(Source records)
++++++++++

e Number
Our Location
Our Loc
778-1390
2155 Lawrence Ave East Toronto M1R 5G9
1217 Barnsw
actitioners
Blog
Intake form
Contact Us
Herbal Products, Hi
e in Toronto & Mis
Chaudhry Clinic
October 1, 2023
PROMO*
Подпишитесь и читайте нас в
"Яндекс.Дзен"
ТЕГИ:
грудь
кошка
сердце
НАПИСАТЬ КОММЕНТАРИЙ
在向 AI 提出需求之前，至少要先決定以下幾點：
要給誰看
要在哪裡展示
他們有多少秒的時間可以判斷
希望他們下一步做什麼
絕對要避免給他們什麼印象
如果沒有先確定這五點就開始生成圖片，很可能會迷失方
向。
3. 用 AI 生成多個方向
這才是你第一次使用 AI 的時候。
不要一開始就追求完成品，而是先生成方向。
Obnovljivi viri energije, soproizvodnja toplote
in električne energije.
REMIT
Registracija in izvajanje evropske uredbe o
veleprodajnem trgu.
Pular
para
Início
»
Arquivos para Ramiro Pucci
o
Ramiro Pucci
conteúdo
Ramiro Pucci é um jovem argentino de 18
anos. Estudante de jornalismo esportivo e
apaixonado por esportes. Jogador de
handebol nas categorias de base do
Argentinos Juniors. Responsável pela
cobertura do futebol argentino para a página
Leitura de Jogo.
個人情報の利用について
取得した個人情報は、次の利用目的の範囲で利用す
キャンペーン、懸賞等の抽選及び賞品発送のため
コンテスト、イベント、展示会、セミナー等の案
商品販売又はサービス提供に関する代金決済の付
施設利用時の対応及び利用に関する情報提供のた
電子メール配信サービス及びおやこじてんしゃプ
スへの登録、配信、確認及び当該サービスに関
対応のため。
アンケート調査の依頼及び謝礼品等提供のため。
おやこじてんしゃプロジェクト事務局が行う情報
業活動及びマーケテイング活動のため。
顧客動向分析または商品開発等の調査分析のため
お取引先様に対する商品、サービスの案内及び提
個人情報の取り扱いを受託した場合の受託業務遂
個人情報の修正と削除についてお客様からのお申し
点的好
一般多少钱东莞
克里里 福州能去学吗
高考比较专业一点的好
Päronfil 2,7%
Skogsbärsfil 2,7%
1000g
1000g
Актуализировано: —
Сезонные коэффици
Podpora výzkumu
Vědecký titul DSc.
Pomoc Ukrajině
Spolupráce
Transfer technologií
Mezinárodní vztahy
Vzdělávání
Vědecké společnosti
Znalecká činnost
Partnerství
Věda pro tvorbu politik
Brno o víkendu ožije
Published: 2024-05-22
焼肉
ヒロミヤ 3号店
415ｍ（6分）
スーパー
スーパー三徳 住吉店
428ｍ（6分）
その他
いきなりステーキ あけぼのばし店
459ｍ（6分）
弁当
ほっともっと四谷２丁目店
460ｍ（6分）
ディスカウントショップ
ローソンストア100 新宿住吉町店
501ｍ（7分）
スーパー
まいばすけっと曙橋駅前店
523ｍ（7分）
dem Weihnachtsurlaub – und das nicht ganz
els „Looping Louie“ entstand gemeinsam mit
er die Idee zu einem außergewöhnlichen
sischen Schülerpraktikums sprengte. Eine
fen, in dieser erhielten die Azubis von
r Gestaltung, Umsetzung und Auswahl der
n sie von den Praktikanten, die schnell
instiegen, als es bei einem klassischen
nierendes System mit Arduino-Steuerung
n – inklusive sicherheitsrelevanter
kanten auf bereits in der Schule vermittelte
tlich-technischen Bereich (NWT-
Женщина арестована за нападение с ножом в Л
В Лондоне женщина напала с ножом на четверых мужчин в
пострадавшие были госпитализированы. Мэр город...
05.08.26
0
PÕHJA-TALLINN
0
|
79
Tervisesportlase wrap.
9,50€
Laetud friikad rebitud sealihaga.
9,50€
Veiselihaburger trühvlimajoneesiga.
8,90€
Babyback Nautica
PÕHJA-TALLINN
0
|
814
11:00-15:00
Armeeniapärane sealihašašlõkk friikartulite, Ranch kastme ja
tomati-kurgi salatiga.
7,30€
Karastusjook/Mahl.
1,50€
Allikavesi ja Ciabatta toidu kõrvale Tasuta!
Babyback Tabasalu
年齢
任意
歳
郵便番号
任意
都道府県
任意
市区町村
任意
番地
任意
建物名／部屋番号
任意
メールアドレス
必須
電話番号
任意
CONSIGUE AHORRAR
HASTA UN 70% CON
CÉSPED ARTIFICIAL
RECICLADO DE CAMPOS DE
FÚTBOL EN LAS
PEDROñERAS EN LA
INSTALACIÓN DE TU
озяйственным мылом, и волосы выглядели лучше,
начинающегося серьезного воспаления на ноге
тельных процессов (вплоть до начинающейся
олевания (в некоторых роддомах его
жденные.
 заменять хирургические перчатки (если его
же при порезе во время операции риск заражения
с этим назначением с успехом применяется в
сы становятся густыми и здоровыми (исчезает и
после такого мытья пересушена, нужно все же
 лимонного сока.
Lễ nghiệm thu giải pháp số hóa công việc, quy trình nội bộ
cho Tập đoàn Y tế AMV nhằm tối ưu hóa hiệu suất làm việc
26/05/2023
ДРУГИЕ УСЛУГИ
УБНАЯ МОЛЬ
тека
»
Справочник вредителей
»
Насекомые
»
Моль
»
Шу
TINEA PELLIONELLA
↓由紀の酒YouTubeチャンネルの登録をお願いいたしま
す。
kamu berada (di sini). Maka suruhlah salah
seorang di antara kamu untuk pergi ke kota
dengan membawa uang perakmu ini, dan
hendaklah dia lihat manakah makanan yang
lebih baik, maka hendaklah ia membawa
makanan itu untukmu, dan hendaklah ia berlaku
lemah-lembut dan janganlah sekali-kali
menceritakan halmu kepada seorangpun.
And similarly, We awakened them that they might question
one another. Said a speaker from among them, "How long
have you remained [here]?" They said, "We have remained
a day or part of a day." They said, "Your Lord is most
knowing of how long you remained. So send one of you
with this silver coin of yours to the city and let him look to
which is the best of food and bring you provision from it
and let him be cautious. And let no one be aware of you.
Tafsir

++++++++++

Problem description
One stretch of the lines above is wanted, from the line that contains "пострадавшие были госпитализированы." through the line that contains "one another. Said". Output it exactly.

Solution to the exercise
пострадавшие были госпитализированы. Мэр город...
05.08.26
0
PÕHJA-TALLINN
0
|
79
Tervisesportlase wrap.
9,50€
Laetud friikad rebitud sealihaga.
9,50€
Veiselihaburger trühvlimajoneesiga.
8,90€
Babyback Nautica
PÕHJA-TALLINN
0
|
814
11:00-15:00
Armeeniapärane sealihašašlõkk friikartulite, Ranch kastme ja
tomati-kurgi salatiga.
7,30€
Karastusjook/Mahl.
1,50€
Allikavesi ja Ciabatta toidu kõrvale Tasuta!
Babyback Tabasalu
年齢
任意
歳
郵便番号
任意
都道府県
任意
市区町村
任意
番地
任意
建物名／部屋番号
任意
メールアドレス
必須
電話番号
任意
CONSIGUE AHORRAR
HASTA UN 70% CON
CÉSPED ARTIFICIAL
RECICLADO DE CAMPOS DE
FÚTBOL EN LAS
PEDROñERAS EN LA
INSTALACIÓN DE TU
озяйственным мылом, и волосы выглядели лучше,
начинающегося серьезного воспаления на ноге
тельных процессов (вплоть до начинающейся
олевания (в некоторых роддомах его
жденные.
 заменять хирургические перчатки (если его
же при порезе во время операции риск заражения
с этим назначением с успехом применяется в
сы становятся густыми и здоровыми (исчезает и
после такого мытья пересушена, нужно все же
 лимонного сока.
Lễ nghiệm thu giải pháp số hóa công việc, quy trình nội bộ
cho Tập đoàn Y tế AMV nhằm tối ưu hóa hiệu suất làm việc
26/05/2023
ДРУГИЕ УСЛУГИ
УБНАЯ МОЛЬ
тека
»
Справочник вредителей
»
Насекомые
»
Моль
»
Шу
TINEA PELLIONELLA
↓由紀の酒YouTubeチャンネルの登録をお願いいたしま
す。
kamu berada (di sini). Maka suruhlah salah
seorang di antara kamu untuk pergi ke kota
dengan membawa uang perakmu ini, dan
hendaklah dia lihat manakah makanan yang
lebih baik, maka hendaklah ia membawa
makanan itu untukmu, dan hendaklah ia berlaku
lemah-lembut dan janganlah sekali-kali
menceritakan halmu kepada seorangpun.
And similarly, We awakened them that they might question
one another. Said a speaker from among them, "How long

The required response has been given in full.